Saved entries
------
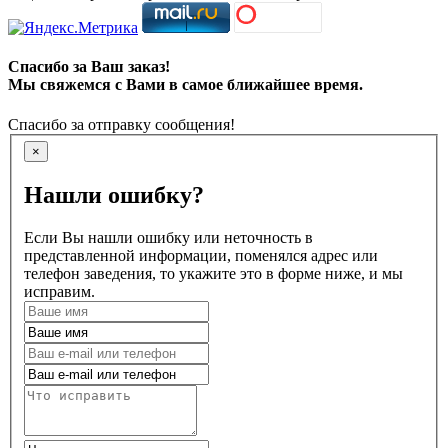
Спасибо за Ваш заказ!
Мы свяжемся с Вами в самое ближайшее время.
Спасибо за отправку сообщения!
×
Нашли ошибку?
Если Вы нашли ошибку или неточность в
представленной информации, поменялся адрес или
телефон заведения, то укажите это в форме ниже, и мы
исправим.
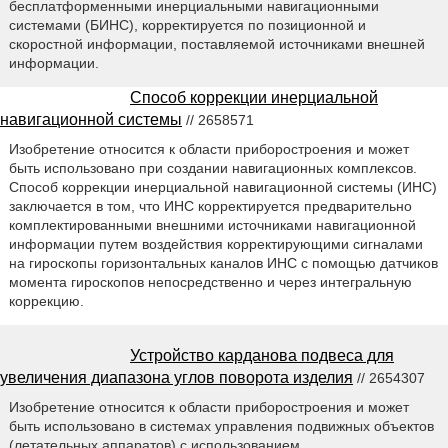
бесплатформенными инерциальными навигационными
системами (БИНС), корректируется по позиционной и
скоростной информации, поставляемой источниками внешней
информации.
Способ коррекции инерциальной
навигационной системы
// 2658571
Изобретение относится к области приборостроения и может
быть использовано при создании навигационных комплексов.
Способ коррекции инерциальной навигационной системы (ИНС)
заключается в том, что ИНС корректируется предварительно
комплектированными внешними источниками навигационной
информации путем воздействия корректирующими сигналами
на гироскопы горизонтальных каналов ИНС с помощью датчиков
момента гироскопов непосредственно и через интегральную
коррекцию.
Устройство карданова подвеса для
увеличения диапазона углов поворота изделия
// 2654307
Изобретение относится к области приборостроения и может
быть использовано в системах управления подвижных объектов
(летательных аппаратов) с использованием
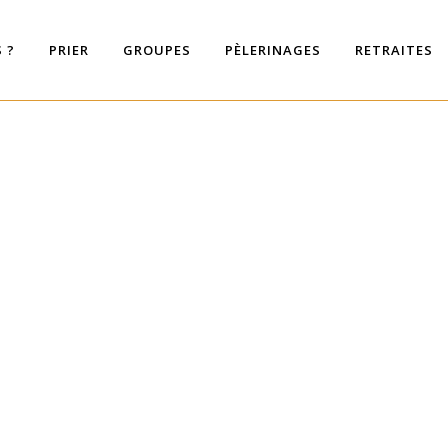
 ?
PRIER
GROUPES
PÈLERINAGES
RETRAITES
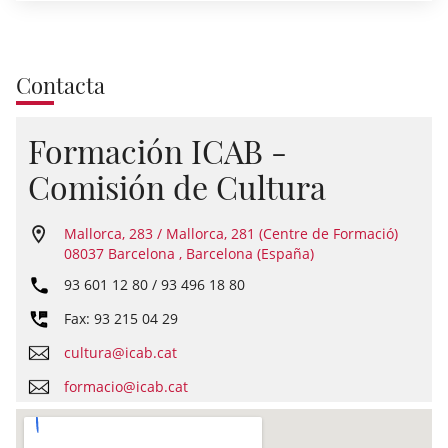
Contacta
Formación ICAB -
Comisión de Cultura
Mallorca, 283 / Mallorca, 281 (Centre de Formació)
08037 Barcelona , Barcelona (España)
93 601 12 80 / 93 496 18 80
Fax: 93 215 04 29
cultura@icab.cat
formacio@icab.cat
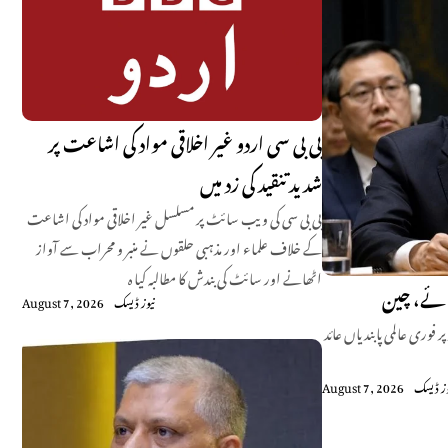
بی بی سی اردو غیر اخلاقی مواد کی اشاعت پر
شدید تنقید کی زد میں
بی بی سی کی ویب سائٹ پر مسلسل غیر اخلاقی مواد کی اشاعت
کے خلاف علماء اور مذہبی حلقوں نے منبر و محراب سے آواز
اٹھانے اور سائٹ کی بندش کا مطالبہ کیا ہ
ائے، چین
نیوز ڈیسک
August 7, 2026
 فوری عالمی پابندیاں عائد
وز ڈیسک
August 7, 2026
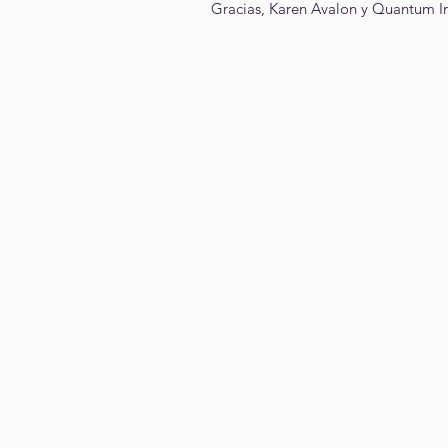
Gracias, Karen Avalon y Quantum Inf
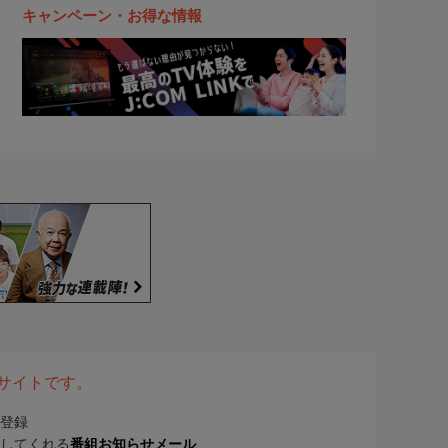
キャンペーン・お得な情報
表サイトです。
登録
してくれる
番組お知らせメール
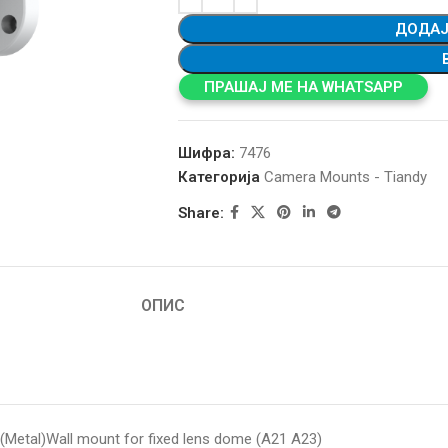
ДОДАЈ
ПРАШАЈ МЕ НА WHATSAPP
Шифра:
7476
Категорија
Camera Mounts - Tiandy
Share:
ОПИС
(Metal)Wall mount for fixed lens dome (A21 A23)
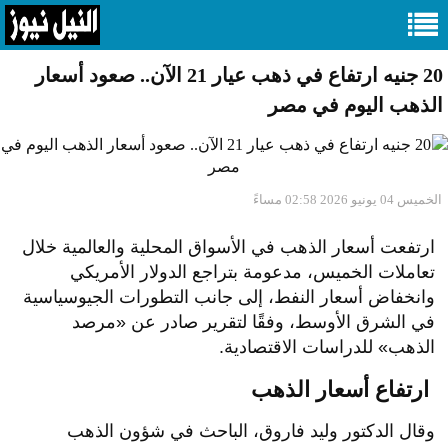
20 جنيه ارتفاع في ذهب عيار 21 الآن.. صعود أسعار
الذهب اليوم في مصر
الخميس 04 يونيو 2026 02:58 مساءً
ارتفعت أسعار الذهب في الأسواق المحلية والعالمية خلال
تعاملات الخميس، مدعومة بتراجع الدولار الأمريكي
وانخفاض أسعار النفط، إلى جانب التطورات الجيوسياسية
في الشرق الأوسط، وفقًا لتقرير صادر عن «مرصد
الذهب» للدراسات الاقتصادية.
ارتفاع أسعار الذهب
وقال الدكتور وليد فاروق، الباحث في شؤون الذهب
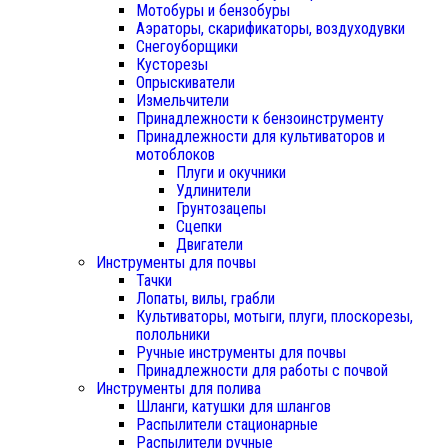
Мотобуры и бензобуры
Аэраторы, скарификаторы, воздуходувки
Снегоуборщики
Кусторезы
Опрыскиватели
Измельчители
Принадлежности к бензоинструменту
Принадлежности для культиваторов и
мотоблоков
Плуги и окучники
Удлинители
Грунтозацепы
Сцепки
Двигатели
Инструменты для почвы
Тачки
Лопаты, вилы, грабли
Культиваторы, мотыги, плуги, плоскорезы,
полольники
Ручные инструменты для почвы
Принадлежности для работы с почвой
Инструменты для полива
Шланги, катушки для шлангов
Распылители стационарные
Распылители ручные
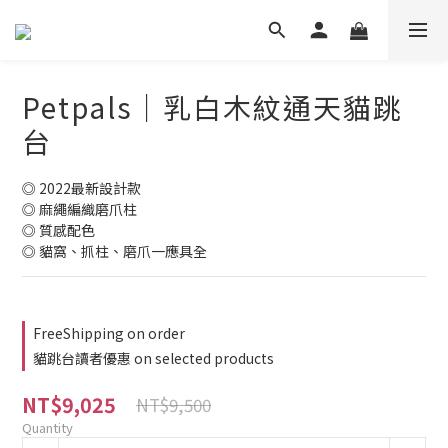
Petpals｜乳白木紋通天貓跳
台
◎ 2022最新設計款
◎ 麻繩編織磨爪柱
◎ 質感配色
◎ 貓窩、抓柱、磨爪一應具全
FreeShipping on order
貓跳台讀者優惠 on selected products
NT$9,025
NT$9,500
Quantity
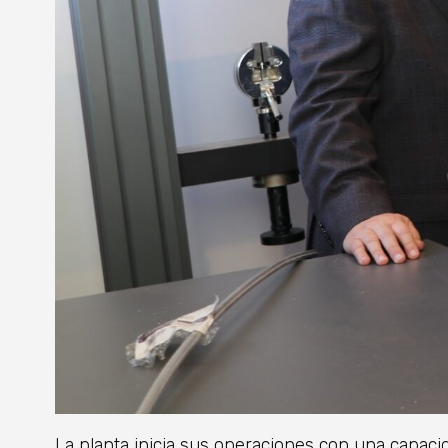
La planta inicia sus operaciones con una capac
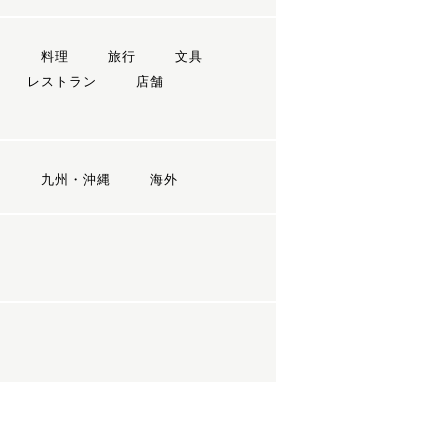
ン
料理
旅行
文具
レストラン
店舗
国
九州・沖縄
海外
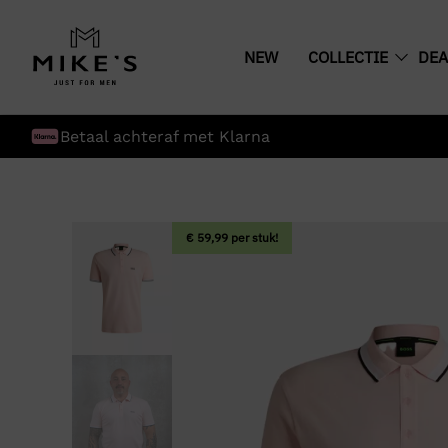
NEW
COLLECTIE
DEA
Betaal achteraf met Klarna
€ 59,99 per stuk!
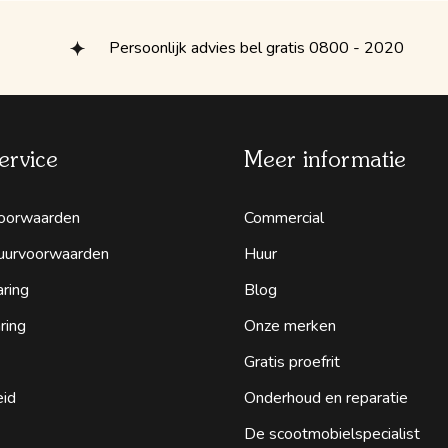
Persoonlijk advies bel gratis 0800 - 2020
ervice
Meer informatie
oorwaarden
Commercial
uurvoorwaarden
Huur
aring
Blog
ring
Onze merken
Gratis proefrit
eid
Onderhoud en reparatie
De scootmobielspecialist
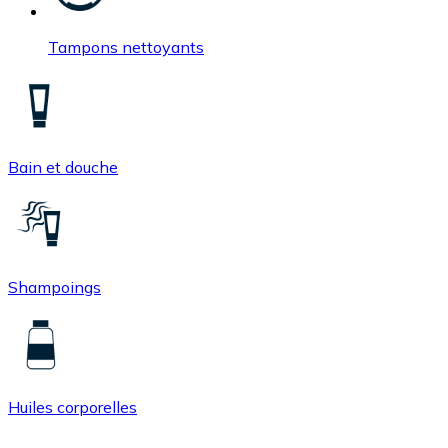
Tampons nettoyants
Bain et douche
Shampoings
Huiles corporelles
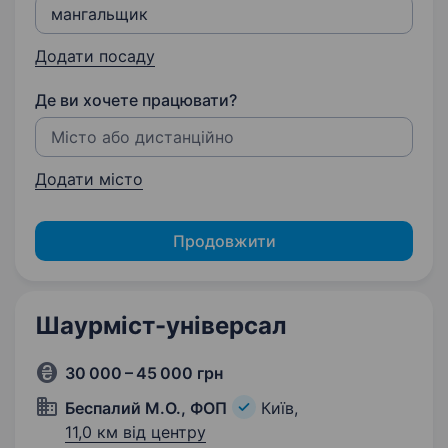
Додати посаду
Де ви хочете працювати?
Додати місто
Продовжити
Шаурміст-універсал
30 000 – 45 000 грн
Беспалий М.О., ФОП
Київ,
11,0 км від центру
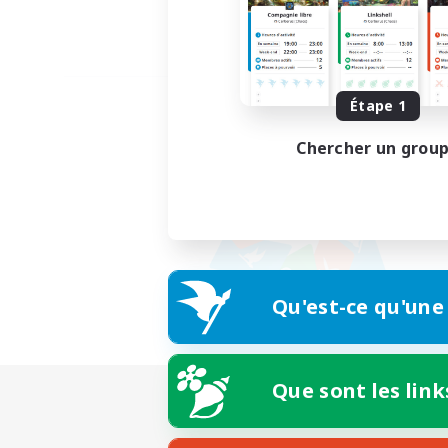
Étape 1
Chercher un grou
Qu'est-ce qu'une
Que sont les link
------
Pictures should not appear in the copy. Write out exactly the lines above from the first one through the line that contains "Способ коррекции инерциальной навигационной".

# Written solution:
Спасибо за Ваш заказ!
Мы свяжемся с Вами в самое ближайшее время.
Спасибо за отправку сообщения!
×
Нашли ошибку?
Если Вы нашли ошибку или неточность в
представленной информации, поменялся адрес или
телефон заведения, то укажите это в форме ниже, и мы
исправим.
бесплатформенными инерциальными навигационными
системами (БИНС), корректируется по позиционной и
скоростной информации, поставляемой источниками внешней
информации.
Способ коррекции инерциальной
навигационной системы
// 2658571
Изобретение относится к области приборостроения и может
быть использовано при создании навигационных комплексов.
Способ коррекции инерциальной навигационной системы (ИНС)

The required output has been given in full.